Jamund Ferguson: [0:00] Our API returns a list of notes, and it can be sorted either in ascending or descending order. What happens if someone sends in an unsupported sort format, such as sort=time or sort=123? Let's make sure our API knows how to handle invalid input.

[0:15] Open up your route file. To validate these parameters, let's add an if statement. if (!(sort === "ASC" || sort === "DESC"), so if we're not either ascending or descending. Inside that if block type return res.status(400).send("Invalid sort Params"). Save that and [inaudible] back on.

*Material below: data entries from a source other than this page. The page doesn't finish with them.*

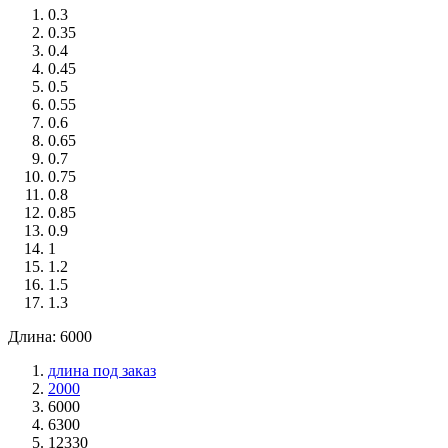
0.3
0.35
0.4
0.45
0.5
0.55
0.6
0.65
0.7
0.75
0.8
0.85
0.9
1
1.2
1.5
1.3
Длина: 6000
длина под заказ
2000
6000
6300
12330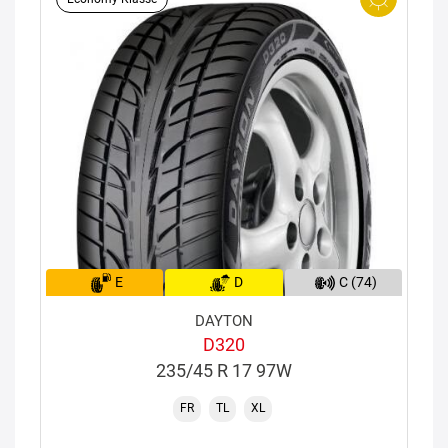
E
D
C (74)
DAYTON
D320
235/45 R 17 97W
FR
TL
XL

[0:41] Let's make sure that ascending worked. Descending works. We're still getting our 200 status code over here. What about sort=time? We're getting Invalid sort Params and the status code of 400. There are a lot of cases that can come up. What about sort=asc lowercase? I guess that's something we should support. Let's do it.

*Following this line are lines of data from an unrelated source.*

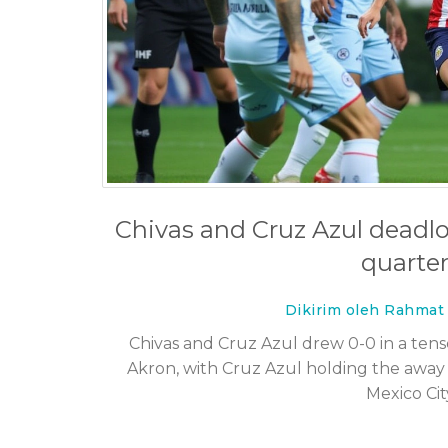
g menawarkan layanan
Death and Sex in the Wo
epat di dunia?
When Boundaries Brea
8 Des 2025
Chivas and Cruz Azul deadlo
quarterf
Dikirim oleh Rahmat
Chivas and Cruz Azul drew 0-0 in a tense
Akron, with Cruz Azul holding the away
Mexico Cit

[1:00] Go back into your routes. Let's change this to let { sort }. Then, we can say sort = sort.toLowerCase(), and now sort will always come in lowercase. If they pass in an uppercase or lowercase, we can always compare it against the lowercase letters, and sort= lowercase asc is good, uppercase ASC is good.

[1:23] What happens if we don't pass in sort at all? We get Cannot read property 'toLowerCase' of undefined. That's because without a sort variable, the query parameter in our route sort is undefined. They don't even assign it to a string by default.

[1:37] We can add a ternary here. If there's a sort, let's get toLowerCase, otherwise, let's set the default to desc. Now, even if you don't pass in a sort order, it's sorted in descending order, and it's not crashing or throwing errors. You can think about these edge cases for pretty much any of our routes.

[1:56] Let's look at our post body now, so curl -X POST. Let's post some new note with absolutely nothing. It's saying undefined and undefined received. That's not really OK, so let's go back into our code here. Inside of create, we can type if (title === undefined || body === undefined) return res.status(400).send("Missing title or body").

[2:23] Let's do the same thing for our update call.

[2:27] We can also say title's undefined. In this case, instead of ||, here we'll use &&, because we can accept for an update either a new title or a new body. It's only a problem of both of them are undefined. For deleteNote there's nothing we need to add for a validation at this point.

[2:42] Start the server, we'll hit this without a title or body. Let's go and add it now, title="hello". Again, this one is supposed to require both a title and a body, and it does. Let's add the body, -d body="world", and now it's OK.

[3:01] Let's try to update. We had the id there. That's fine. Let's get rid of body. It should allow us to have only one parameter. That worked OK. It still says updating 123 with hello and undefined, and we decided that's OK.

[3:12] Once again, make sure that our initial list call is working. We can say sort as ascending, uppercase, lowercase, anything in between. If I say time, I get Invalid sort Params and we're returning a 400.